Ожидал, что она снова заговорит о судьбе мира и о его спасении, но услышал в ответ:
— А смеяться не будешь?
— Я?!..
— Ты!.. Потому что я думаю сейчас... Ты не поверишь!.. О дырке в чулке!
— ?!..
— О том, что туфли тесные! — воскликнула она и, сняв одну туфельку с ноги, отшвырнула ее подальше в глубину склепа, где мы находились. — Им важно, чтобы модель была непосредственно от Диора, а остальное для них не имеет значения! Колодка, например!.. Говорю с тобой — и мучаюсь от боли!.. Посмотри, какая мозоль!
Я присел рядом на сундук и взял в руки ее прекрасную, миниатюрную щиколотку, затянутую в светлый шелк. Под чулком, действительно, взбухла водянистая мозоль, так что я не понимал, как она ухитрилась при этом довести меня до конца винтовой лестницы.
— Больно? — спросил я.
— Уже — нет, — сказала она.
— Если надо, я тебя понесу.
Лиза спросила:
— А куда?
— Тут есть другой выход?
— По-моему, должен быть, но я точно не знаю... И нога болит... Давай посидим...
С ней... Вот так, рядом... Ее нога на моих коленях... Боже, если есть еще какое-то представление о счастье!.. Как сейчас: молчать, сидеть...

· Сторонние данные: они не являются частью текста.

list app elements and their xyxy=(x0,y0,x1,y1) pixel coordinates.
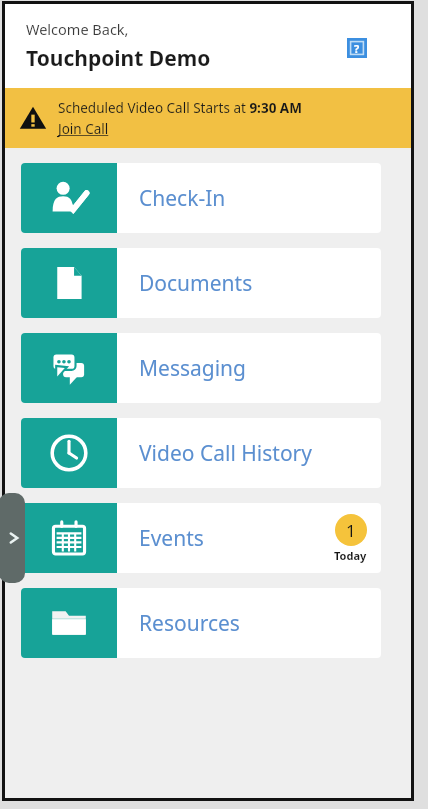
button[interactable]: Check-In xyxy=(21,163,381,233)
button[interactable]: Messaging xyxy=(21,333,381,403)
staticText: ? xyxy=(354,41,360,56)
staticText: Welcome Back, xyxy=(26,19,129,39)
button[interactable]: Scheduled Video Call Starts at 9:30 AM xyxy=(5,88,411,148)
staticText: Events xyxy=(139,524,334,553)
button[interactable]: Video Call History xyxy=(21,418,381,488)
staticText: Documents xyxy=(139,269,381,298)
staticText: Today xyxy=(334,548,367,563)
button[interactable]: Resources xyxy=(21,588,381,658)
button[interactable]: Help xyxy=(347,38,367,58)
button[interactable]: Events xyxy=(21,503,381,573)
staticText: Scheduled Video Call Starts at 9:30 AM xyxy=(58,99,302,117)
staticText: Check-In xyxy=(139,184,381,213)
staticText: Video Call History xyxy=(139,439,381,468)
button[interactable]: Documents xyxy=(21,248,381,318)
staticText: Resources xyxy=(139,609,381,638)
staticText: Join Call xyxy=(58,120,109,138)
staticText: Touchpoint Demo xyxy=(26,44,211,73)
staticText: 1 xyxy=(346,519,356,542)
button[interactable]: Open side panel xyxy=(0,493,25,583)
staticText: Messaging xyxy=(139,354,381,383)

Наверху, кажется, уже пришли к миру и теперь общими усилиями ломали потайную дверь...
Черт с ними! Не имело значения! Существовало только это крохотное «сейчас», крохотное — и бесконечное, забравшее в себя целиком...
— У нас несколько минут, скоро они сюда нагрянут, — сказала она. — Как думаешь, поищем другой выход или будем их дожидаться?
Я промолчал. Здесь, по крайней мере, хотя бы эти мгновения были целиком наши. Кажется, Лизе тоже не хотелось их обрывать.
— Может, — тихо спросила она, — хочешь еще что-то узнать обо мне?
— Не хочу... — сказал я.
Просто вот так сидеть, молчать. До скончания века, до гибели Вселенной...
— Нет. Наверно, хочешь. Спрашивай... А то несправедливо получается: я о тебе почти все знаю, а ты обо мне — по сути ничего. Кем я, например, была до того, как... Ну, до того, как влезла во всю эту историю?
— Ну, кем?.. (Видит Бог, ничего я не желал знать, кроме этой минуты, отрубившей все.)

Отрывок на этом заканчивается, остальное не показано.